You might thrive on the sense of importance that comes with living this way. Consider for a second, though, the potential pressure you could lift if you worked on your business instead of in it for a while. Could you optimise it to work without you? According to entrepreneur Tim Ferriss’s book, The 4-Hour Work Week, this is the exact challenge investors set him when they wanted to buy his online venture. And, over several months, he managed it, creating systems that removed him from the equation. Tim’s investors bailed. However, the process left him with a business that made him money without him being involved. Could you do the same? How about:

  • Using technology to automate tasks you manage manually?
  • Writing down your processes so freelancers can train themselves?
  • Outsourcing routine tasks to free up your time and mental bandwidth?

You don’t have to optimise everything to the point where you’re not even writing anymore. That said, making your business more autonomous would help it continue to generate income if you ever got too sick to work.

Tech Breakdowns

Humans aren’t the only things that break. Occasionally, it’s the tech we operate. Unlike humans, though, tech rarely offers a warning sign. Nobody ever expects a battery to explode, a file to corrupt, or to overwrite weeks of work with a single absentminded click. Whatever the disaster, they come out of nowhere and most of us aren’t adequately prepared to continue running our business at full capacity when they do occur. A failure is particularly catastrophic when it involves files you can’t easily replace, like all your backlist manuscripts, artwork from designers you no longer hire, or operational documents you use to manage your contacts or metadata.

Creating backups, unfortunately, is the only reliable failsafe. Yes, feel free to sigh en masse, but backing up your work should be a regular part of your routine if you want to run a business that can’t be brought to its knees by a suicidal laptop. Relying on your memory to do so is unwise simply because:

  1. We forget the moment a shinier task turns our head, and
  2. Our brains delay unsavoury tasks until it’s too late

Hence, automation is often a better option. Save your work using Dropbox or Google Drive instead of in the “My Documents” equivalent folder on your device and the software will automatically create backups on a frequent basis. This way, your documents will be constantly saved to the cloud, and you could access them from other devices even if your primary one died. Just remember that no service is perfect. It’s unlikely Google or Dropbox will fail but, just in case, also consider using a portable hard drive on occasion. That way, even you backup has a backup.

Criminal Attacks

Worst nightmares don’t always occur as a result of bad luck or careless practices. Sometimes it’s the malicious acts of people that bring about disaster. Criminals are everywhere. Traditional ones can steal the phone you use to run your business or burgle your house to get at your laptop. Savvier ones, meanwhile, can hack your online accounts from a remote location, breach your data, or even impersonate your pen name online to syphon cash from you and exploit your readers.

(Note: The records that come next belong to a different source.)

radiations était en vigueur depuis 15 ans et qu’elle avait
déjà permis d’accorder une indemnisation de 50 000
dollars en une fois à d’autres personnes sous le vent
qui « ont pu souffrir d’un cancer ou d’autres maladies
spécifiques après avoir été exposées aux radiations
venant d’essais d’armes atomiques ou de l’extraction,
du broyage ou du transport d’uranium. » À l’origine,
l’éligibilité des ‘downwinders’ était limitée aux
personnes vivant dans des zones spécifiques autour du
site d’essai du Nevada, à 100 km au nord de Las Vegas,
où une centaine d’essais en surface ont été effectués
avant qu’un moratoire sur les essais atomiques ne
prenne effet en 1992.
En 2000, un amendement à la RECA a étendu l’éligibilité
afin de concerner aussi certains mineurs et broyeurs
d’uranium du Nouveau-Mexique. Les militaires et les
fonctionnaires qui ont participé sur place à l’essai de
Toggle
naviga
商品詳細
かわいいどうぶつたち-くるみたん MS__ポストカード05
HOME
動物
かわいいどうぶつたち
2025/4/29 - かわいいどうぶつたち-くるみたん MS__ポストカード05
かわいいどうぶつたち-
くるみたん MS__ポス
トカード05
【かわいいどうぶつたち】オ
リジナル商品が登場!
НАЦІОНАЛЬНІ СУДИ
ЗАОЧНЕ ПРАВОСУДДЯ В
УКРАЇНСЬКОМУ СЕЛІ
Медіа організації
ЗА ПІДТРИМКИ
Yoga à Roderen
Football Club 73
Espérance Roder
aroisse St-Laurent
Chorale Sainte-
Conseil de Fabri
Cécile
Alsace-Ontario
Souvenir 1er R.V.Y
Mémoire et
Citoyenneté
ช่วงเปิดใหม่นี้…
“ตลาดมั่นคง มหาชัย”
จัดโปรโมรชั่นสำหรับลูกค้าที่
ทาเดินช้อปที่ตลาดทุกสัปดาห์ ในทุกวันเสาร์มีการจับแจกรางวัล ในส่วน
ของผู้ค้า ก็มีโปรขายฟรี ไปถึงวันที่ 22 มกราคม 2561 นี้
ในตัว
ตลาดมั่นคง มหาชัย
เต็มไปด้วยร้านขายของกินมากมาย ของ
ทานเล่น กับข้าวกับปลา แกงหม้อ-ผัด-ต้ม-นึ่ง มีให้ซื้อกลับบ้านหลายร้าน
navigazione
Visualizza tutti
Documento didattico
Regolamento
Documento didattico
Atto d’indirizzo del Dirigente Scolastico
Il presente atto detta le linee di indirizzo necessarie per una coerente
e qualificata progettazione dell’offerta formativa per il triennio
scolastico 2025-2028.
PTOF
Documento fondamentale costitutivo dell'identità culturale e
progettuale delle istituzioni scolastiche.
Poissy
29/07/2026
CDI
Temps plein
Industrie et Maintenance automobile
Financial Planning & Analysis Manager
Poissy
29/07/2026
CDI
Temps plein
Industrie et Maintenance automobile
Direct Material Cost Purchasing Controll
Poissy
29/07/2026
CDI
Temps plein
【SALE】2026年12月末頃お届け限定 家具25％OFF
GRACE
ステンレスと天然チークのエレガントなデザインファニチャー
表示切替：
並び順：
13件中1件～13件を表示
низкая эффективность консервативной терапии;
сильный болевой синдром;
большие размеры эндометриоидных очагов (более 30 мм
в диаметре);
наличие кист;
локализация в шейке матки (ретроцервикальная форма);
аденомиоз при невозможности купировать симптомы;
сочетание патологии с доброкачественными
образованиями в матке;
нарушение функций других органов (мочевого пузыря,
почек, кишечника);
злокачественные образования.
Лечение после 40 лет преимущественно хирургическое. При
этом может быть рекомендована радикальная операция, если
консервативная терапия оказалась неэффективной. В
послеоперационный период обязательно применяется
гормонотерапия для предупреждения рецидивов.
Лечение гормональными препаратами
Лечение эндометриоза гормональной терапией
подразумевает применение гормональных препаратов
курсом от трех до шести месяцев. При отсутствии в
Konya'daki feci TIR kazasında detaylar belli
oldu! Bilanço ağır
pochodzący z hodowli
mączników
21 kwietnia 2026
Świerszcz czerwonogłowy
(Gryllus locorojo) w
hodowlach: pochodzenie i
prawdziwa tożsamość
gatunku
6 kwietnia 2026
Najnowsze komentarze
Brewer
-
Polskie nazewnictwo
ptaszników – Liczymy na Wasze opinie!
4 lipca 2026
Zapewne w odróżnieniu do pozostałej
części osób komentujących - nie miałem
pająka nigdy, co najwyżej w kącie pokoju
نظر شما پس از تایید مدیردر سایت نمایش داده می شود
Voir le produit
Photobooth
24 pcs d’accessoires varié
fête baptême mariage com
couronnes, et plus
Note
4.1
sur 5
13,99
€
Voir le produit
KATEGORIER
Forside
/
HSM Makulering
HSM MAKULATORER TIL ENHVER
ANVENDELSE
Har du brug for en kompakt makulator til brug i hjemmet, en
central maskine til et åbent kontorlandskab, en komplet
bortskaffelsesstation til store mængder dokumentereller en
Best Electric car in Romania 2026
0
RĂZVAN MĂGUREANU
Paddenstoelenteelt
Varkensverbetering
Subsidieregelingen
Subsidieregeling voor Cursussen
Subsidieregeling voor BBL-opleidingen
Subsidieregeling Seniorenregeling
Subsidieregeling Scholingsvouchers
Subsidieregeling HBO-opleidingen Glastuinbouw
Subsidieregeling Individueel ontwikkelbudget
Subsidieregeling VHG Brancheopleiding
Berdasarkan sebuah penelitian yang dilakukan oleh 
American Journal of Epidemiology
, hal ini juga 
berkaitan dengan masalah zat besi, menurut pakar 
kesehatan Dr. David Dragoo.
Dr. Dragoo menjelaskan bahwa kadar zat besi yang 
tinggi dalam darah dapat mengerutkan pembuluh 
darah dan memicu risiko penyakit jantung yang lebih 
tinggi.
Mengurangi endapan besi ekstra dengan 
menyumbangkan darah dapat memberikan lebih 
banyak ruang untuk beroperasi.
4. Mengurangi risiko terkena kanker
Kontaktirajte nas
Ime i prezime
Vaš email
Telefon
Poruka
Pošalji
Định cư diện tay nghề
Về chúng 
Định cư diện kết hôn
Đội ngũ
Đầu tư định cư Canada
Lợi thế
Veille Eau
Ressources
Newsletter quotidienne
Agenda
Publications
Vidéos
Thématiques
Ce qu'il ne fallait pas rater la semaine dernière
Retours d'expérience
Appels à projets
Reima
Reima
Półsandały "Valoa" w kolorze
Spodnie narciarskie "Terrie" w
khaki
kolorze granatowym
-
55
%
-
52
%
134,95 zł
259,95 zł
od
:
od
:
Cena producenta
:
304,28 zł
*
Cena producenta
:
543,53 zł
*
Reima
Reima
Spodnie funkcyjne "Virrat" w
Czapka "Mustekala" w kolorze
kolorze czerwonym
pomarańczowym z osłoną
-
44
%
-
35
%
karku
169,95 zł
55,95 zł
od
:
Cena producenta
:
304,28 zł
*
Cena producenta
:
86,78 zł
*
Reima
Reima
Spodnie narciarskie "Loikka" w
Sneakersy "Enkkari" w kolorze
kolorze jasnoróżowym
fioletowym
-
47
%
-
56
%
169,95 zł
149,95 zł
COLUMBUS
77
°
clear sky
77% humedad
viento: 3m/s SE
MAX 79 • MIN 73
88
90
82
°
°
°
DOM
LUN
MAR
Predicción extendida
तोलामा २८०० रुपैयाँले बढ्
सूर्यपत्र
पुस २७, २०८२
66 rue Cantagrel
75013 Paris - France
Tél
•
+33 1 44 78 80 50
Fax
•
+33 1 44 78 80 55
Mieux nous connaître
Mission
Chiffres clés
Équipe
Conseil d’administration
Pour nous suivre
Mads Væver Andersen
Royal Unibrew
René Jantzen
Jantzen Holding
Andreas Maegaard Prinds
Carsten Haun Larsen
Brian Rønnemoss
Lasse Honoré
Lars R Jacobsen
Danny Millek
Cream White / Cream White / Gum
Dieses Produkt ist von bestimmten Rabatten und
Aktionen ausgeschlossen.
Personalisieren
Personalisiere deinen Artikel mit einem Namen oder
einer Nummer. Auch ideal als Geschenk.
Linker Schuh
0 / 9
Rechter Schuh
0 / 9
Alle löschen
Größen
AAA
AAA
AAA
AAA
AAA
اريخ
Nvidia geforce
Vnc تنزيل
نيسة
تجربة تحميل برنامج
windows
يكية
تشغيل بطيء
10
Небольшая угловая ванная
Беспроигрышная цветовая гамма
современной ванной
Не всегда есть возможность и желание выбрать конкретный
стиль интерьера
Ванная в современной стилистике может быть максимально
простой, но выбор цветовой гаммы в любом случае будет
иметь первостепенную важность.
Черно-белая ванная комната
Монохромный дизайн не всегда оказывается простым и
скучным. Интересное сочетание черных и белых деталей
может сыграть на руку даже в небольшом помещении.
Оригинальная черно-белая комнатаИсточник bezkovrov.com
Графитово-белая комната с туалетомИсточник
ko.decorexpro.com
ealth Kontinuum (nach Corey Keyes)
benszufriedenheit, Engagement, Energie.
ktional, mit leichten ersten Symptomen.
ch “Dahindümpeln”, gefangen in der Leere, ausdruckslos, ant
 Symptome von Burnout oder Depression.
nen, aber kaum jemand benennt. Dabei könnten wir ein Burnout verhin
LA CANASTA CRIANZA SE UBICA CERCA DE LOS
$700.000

There’s no silver bullet that works against all criminals, but you can protect yourself in a multitude of ways. For instance, facing traditional thieves, you could insure your hardware and install security cameras around your property as a deterrent. Practicing good password management can minimise the scope of damage an online criminal can cause. And, if you want to protect your brand from imposters, you could get a trademark, apply for Brand Registry on Amazon’s backend system and brush up on your legal rights. That way, you can dispute the existence of imposters and distinguish yourself as the true source of your books. In general, being thorough and diligent is the best way to protect yourself from criminal attacks.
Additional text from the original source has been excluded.